Work out how many lines in this listing hold the word "support", and give the number with nothing added.

Provided information:
=-=-=-=-=
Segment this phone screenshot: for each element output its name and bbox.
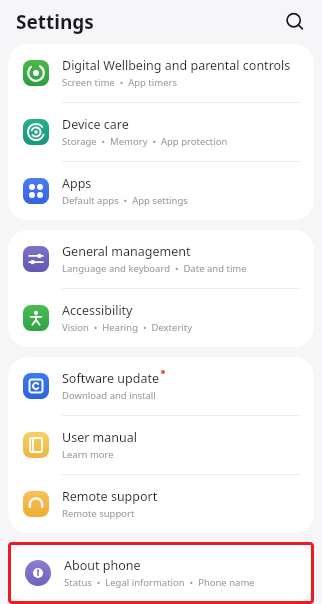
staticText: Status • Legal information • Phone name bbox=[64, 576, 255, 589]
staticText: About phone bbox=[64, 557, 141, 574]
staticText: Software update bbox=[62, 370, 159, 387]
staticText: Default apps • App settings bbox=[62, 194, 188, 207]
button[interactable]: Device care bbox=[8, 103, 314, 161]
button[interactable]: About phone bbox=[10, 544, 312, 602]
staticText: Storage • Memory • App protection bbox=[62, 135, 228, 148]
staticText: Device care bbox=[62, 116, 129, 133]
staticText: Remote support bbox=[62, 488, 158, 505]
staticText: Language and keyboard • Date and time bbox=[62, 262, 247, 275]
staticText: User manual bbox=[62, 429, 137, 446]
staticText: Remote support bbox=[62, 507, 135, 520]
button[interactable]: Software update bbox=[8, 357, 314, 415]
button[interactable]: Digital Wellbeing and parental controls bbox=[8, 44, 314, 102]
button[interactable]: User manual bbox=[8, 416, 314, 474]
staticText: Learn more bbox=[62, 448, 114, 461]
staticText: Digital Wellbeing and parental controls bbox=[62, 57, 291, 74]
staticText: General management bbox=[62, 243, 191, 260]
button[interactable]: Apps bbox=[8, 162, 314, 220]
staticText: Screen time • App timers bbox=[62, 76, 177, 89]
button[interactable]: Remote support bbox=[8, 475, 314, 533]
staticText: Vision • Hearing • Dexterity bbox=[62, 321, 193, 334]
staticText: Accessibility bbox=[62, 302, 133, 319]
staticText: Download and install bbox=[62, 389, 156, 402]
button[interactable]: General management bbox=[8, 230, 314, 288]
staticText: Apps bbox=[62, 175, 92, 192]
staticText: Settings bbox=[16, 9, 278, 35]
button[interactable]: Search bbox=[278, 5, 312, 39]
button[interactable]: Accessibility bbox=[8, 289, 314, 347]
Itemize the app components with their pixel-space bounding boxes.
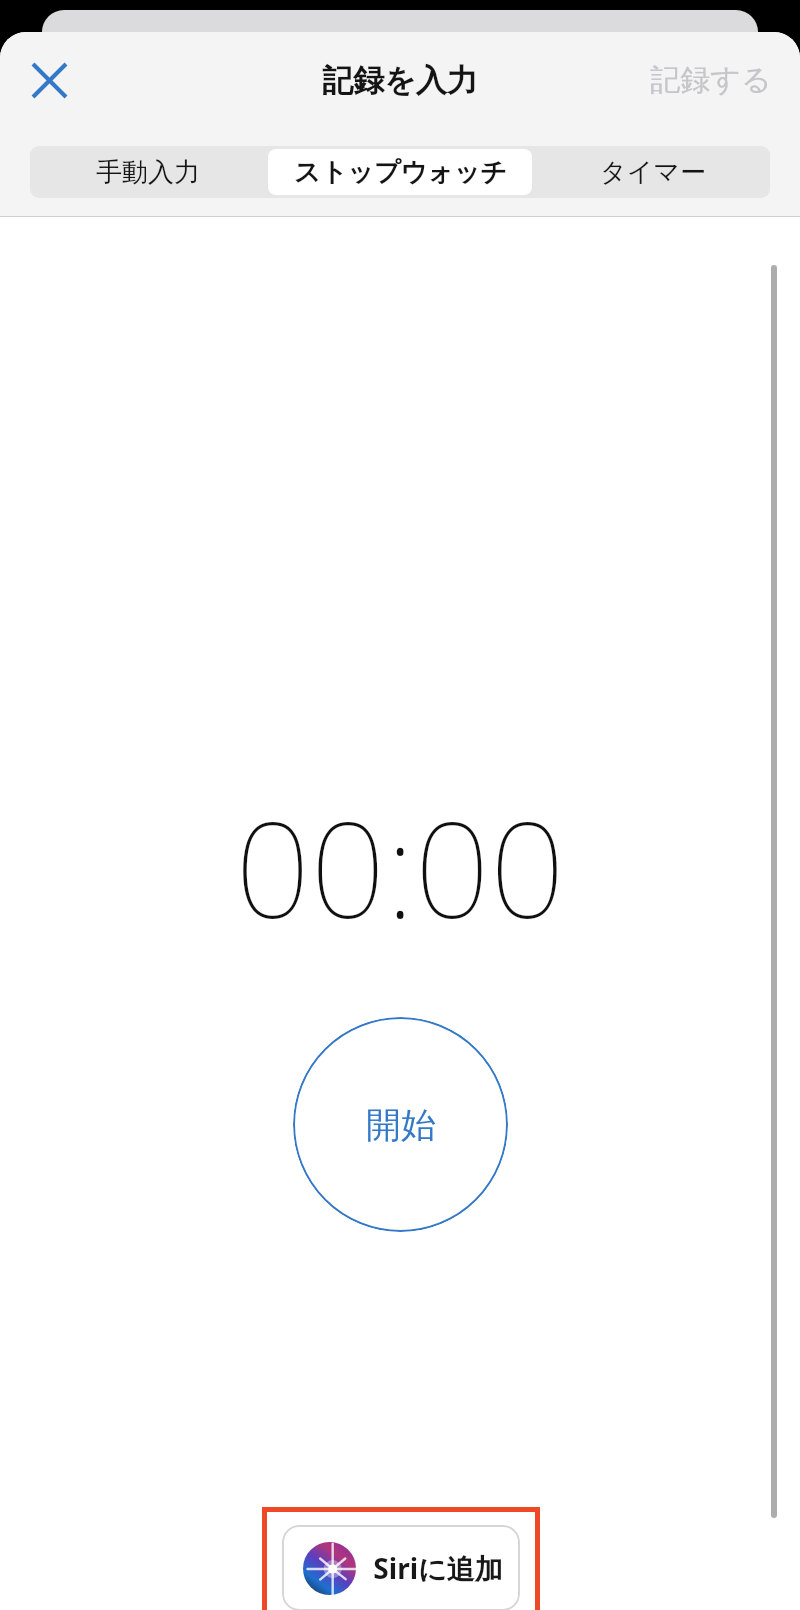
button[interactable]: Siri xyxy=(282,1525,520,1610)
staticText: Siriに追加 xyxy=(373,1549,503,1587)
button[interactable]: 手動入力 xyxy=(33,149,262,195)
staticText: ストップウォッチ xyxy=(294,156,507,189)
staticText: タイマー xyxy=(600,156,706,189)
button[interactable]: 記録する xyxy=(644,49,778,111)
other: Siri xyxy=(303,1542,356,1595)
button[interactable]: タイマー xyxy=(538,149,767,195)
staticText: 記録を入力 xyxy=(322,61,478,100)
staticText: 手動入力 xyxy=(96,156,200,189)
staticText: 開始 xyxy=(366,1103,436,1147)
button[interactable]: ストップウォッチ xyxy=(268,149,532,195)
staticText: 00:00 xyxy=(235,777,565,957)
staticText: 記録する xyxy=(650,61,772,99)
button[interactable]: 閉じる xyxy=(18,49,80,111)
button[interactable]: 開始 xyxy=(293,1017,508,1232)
=-=-=-=-=
Reply:
3